Science researchers on both sides of the Tasman are benefitting from the Australian Synchrotron facility, visited today by Science and Innovation Minister Paul Goldsmith.
“As foundation investors in the Australian Synchrotron, we have given New Zealand researchers access to a sophisticated facility which can assist in the development of everything from forensics, to surgical tools, through to understanding environmental issues,” says Mr Goldsmith.

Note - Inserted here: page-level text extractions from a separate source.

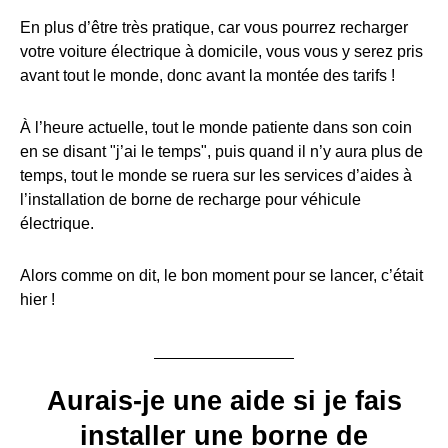
En plus d’être très pratique, car vous pourrez recharger
votre voiture électrique à domicile, vous vous y serez pris
avant tout le monde, donc avant la montée des tarifs !
À l’heure actuelle, tout le monde patiente dans son coin
en se disant "j’ai le temps", puis quand il n’y aura plus de
temps, tout le monde se ruera sur les services d’aides à
l’installation de borne de recharge pour véhicule
électrique.
Alors comme on dit, le bon moment pour se lancer, c’était
hier !
Aurais-je une aide si je fais
installer une borne de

“New Zealand’s science and innovation system has benefited noticeably from our participation in the Synchrotron. It has helped improve the quality and impact of New Zealand research and there have been a number of international collaborations which have developed through research conducted at the facility.”
The Australian Synchrotron’s sophisticated scientific techniques provide benefits for diverse scientific and industrial fields and purposes, including:Biomedicine Defence Environmental technologies and services Food technology Forensics Manufacturing Minerals Natural resources Pharmaceuticals Scientific instruments
A number of New Zealand industries have benefitted economically from ongoing research. Discoveries made at the Synchrotron have led to new non-toxic leather tanning processes, with estimated annual contributions of $125 million to the leather and shoe industry.
New Zealand researchers are also using the Synchrotron to create a new high-fashion fibre that combines the special properties of gold and silver nanoparticles, with the feel of merino wool.
“The goal of the Synchrotron is to be the catalyst for high quality research and innovation in Australia and New Zealand. The Government is committed to investing in science that delivers excellence and impact, which is what our relationship with the Synchrotron delivers for New Zealand,” says Mr Goldsmith.
More information about the Australian Synchrotron is available on its website.
Mr Goldsmith is in Australia from 28-30 March to meet with his Australian counterpart and other key people in the science sector.